Then David said to God, “I have sinned greatly by doing this. Now, I beg you, take away the guilt of your servant. I have done a very foolish thing.” So the Lord sent a plague on Israel, and seventy thousand men of Israel fell dead….David said to God, “Was it not I who ordered the fighting men to be counted? I, the shepherd, have sinned and done wrong. These are but sheep. What have they done? Lord my God, let your hand fall on me and my family, but do not let this plague remain on your people.”

So, David sinned, and was broken, prone, in sackcloth on his face, begging God’s forgiveness, begging God to punish him instead of Israel after 70,000 men fell dead because of David’s sin.

That’s a powerful story about how Satan was used to bring David to his face, all arrogance and pride washed away.

Satan was used? What do I mean?

2 Samuel 24:1Again the anger of the LORD was aroused against Israel, and He moved David against them to say, “Go, number Israel and Judah.”

1 Chronicles says that SATAN moved David to number Israel; yet, 2 Samuel says GOD moved David to number Israel.

While Satan is the author of all evil, he cannot exercise his evil intentions apart from the permission of God. God can and will use him to accomplish His own purposes of judgement or discipline or whatever He wants, as seen here with David.

As I studied these verses and the stories behind them, as I dug into the way that God allowed Satan to destroy David’s pride and arrogance (at the cost of 70,000 men), a song by Micah Stampley called “Take My Life,” went through my mind.
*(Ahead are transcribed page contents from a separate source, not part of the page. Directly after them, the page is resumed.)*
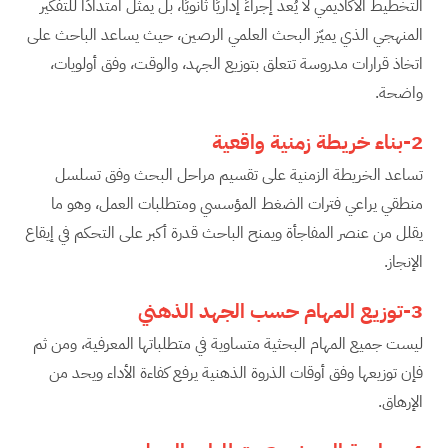
التخطيط الأكاديمي لا يُعد إجراءً إداريًا ثانويًا، بل يمثل امتدادًا للتفكير
المنهجي الذي يميّز البحث العلمي الرصين، حيث يساعد الباحث على
اتخاذ قرارات مدروسة تتعلق بتوزيع الجهد، والوقت، وفق أولويات،
واضحة.
2-بناء خريطة زمنية واقعية
تساعد الخريطة الزمنية على تقسيم مراحل البحث وفق تسلسل
منطقي يراعي فترات الضغط المؤسسي ومتطلبات العمل، وهو ما
يقلل من عنصر المفاجأة ويمنح الباحث قدرة أكبر على التحكم في إيقاع
الإنجاز.
3-توزيع المهام حسب الجهد الذهني
ليست جميع المهام البحثية متساوية في متطلباتها المعرفية، ومن ثم
فإن توزيعها وفق أوقات الذروة الذهنية يرفع كفاءة الأداء ويحد من
الإرهاق.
The third verse of that song says:

Brokenness, brokenness is what I long for Brokenness, brokenness is what I need Brokenness, brokenness is what You want for me

And I thought to myself, before God could use Gregg and me in the way He desired to use us, He needed to break each one of us. We each needed to quit dealing with things on our own. We needed to quit being “strong” and handling everything on our own then turning to God and saying, “Thank you for seeing us through that. I’ve always trusted You’d be there.”
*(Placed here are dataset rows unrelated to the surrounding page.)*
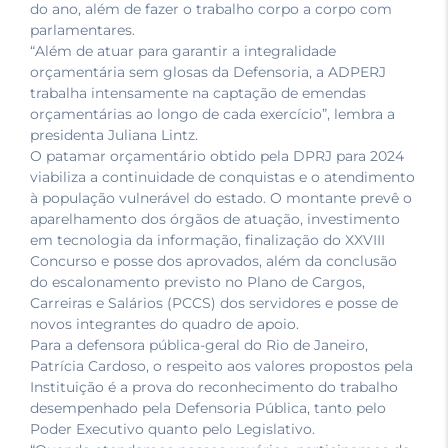
do ano, além de fazer o trabalho corpo a corpo com
parlamentares.
“Além de atuar para garantir a integralidade
orçamentária sem glosas da Defensoria, a ADPERJ
trabalha intensamente na captação de emendas
orçamentárias ao longo de cada exercício”, lembra a
presidenta Juliana Lintz.
O patamar orçamentário obtido pela DPRJ para 2024
viabiliza a continuidade de conquistas e o atendimento
à população vulnerável do estado. O montante prevê o
aparelhamento dos órgãos de atuação, investimento
em tecnologia da informação, finalização do XXVIII
Concurso e posse dos aprovados, além da conclusão
do escalonamento previsto no Plano de Cargos,
Carreiras e Salários (PCCS) dos servidores e posse de
novos integrantes do quadro de apoio.
Para a defensora pública-geral do Rio de Janeiro,
Patrícia Cardoso, o respeito aos valores propostos pela
Instituição é a prova do reconhecimento do trabalho
desempenhado pela Defensoria Pública, tanto pelo
Poder Executivo quanto pelo Legislativo.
He needed us in the midst of brokenness to fall prone to Him and give everything, all of ourselves over to Him. We needed to no longer “play church” and completely transform our lives, offer ourselves as living sacrifices, absolutely conform ourselves to the will and word of God, loving Him with ALL of our hearts, ALL of our souls, ALL of our minds, and ALL of our strength.

The chorus of that song says:

So take my Heart and mold it Take my mind, transform it Take my will, conform it To Yours to Yours oh, Lord

Jesus gave a parable of “The Seeds” in Luke 8. In that parable, the seeds that grew and yielded crop were grown in “good soil.”
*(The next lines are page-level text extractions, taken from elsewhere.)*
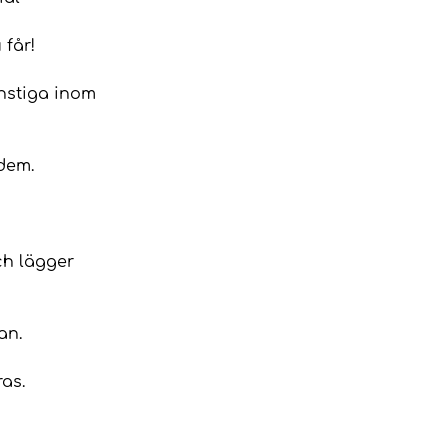
 får!
onstiga inom
dem.
ch lägger
an.
ras.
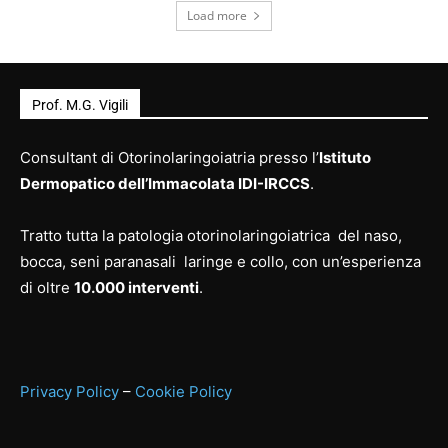
Load more
Prof. M.G. Vigili
Consultant di Otorinolaringoiatria presso l’
Istituto
Dermopatico dell’Immacolata IDI-IRCCS
.
Tratto tutta la patologia otorinolaringoiatrica del naso,
bocca, seni paranasali laringe e collo, con un’esperienza
di oltre
10.000 interventi
.
Privacy Policy
–
Cookie Policy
I used to have a garden. For years, an abundance of fruits and vegetables came out of my yard. In fact, I intentionally have lightened my speaking schedule load this summer so that I can have a garden this year. I am so very ready to get my hands into the dirt warmed by the sun and work the soil. I have seeds already growing in my home, ready to transplant.

Do you know what I have to do to soil to make it good enough to grow my crops? I have to break the ground – to till the earth – break through it with force and sharp edges until what remains is soft, pliable dirt. I have to remove rocks and roots and debris. I have to work fertilizer through it (remember the euphemism for fertilizer?). Because that – fertilizer – that has been part of the brokenness in my life is something God uses for good.

Once that soil is transformed, once my seeds and my seedlings are planted, I have to continually pull out weeds and bad plants. I have to battle back bugs and pests and scavengers. When I do those things, then my earth is good, good for seed to grow and for me to yield a healthy crop.

For God to be able to do His work through me, for me to be able to produce for God, my heart had to be broken like the ground gets broken. And then He had to pull all the bad stuff out, the roots of my own pride and arrogance. I had to work through the brokenness like fertilizer gets worked through the soil so that I can feed my seeds. And armed with the full Armor of God (Ephesians 6:10-18) I am always ready to battle the fiery darts and arrows of the enemy – the pests and scavengers that want to destroy and consume my crops.

There is an old, beautiful hymn titled “It is Well with My Soul”

Horatio Spafford was an attorney in the late 19th century. In 1870, his only son died of Scarlet Fever at the age of four. In 1871, the “Great Chicago Fire” destroyed his real estate holdings, and ruined him financially. In 1873, he planned to go with Ira David Sankey and D.L. Moody on an evangelical campaign in Great Britain, and he hoped that the trip would give his wife and his four daughters some much needed rest from the life that had hit them with two such terrible blows in the last few years.

The day they were to leave for Great Britain, Spafford was delayed by some business in Chicago. He sent his family ahead of them, planning to follow in a few days.

While at sea, the ship that carried his family, the S.S. Ville du Havre, was struck by the British vessel, Lockhearn, and sank within minutes. The survivors were taken to Cardiff, Wales. There, Anna Spafford cabled her husband. Among the words she sent were: “Saved alone. What shall I do.

See, all four of their daughters died that day. Spafford left immediately for Europe. When he reached the spot where his beloved daughters drowned, he penned these words:

When peace, like a river, attendeth my way, When sorrows like sea billows roll; Whatever my lot, Thou has taught me to say, It is well, it is well, with my soul.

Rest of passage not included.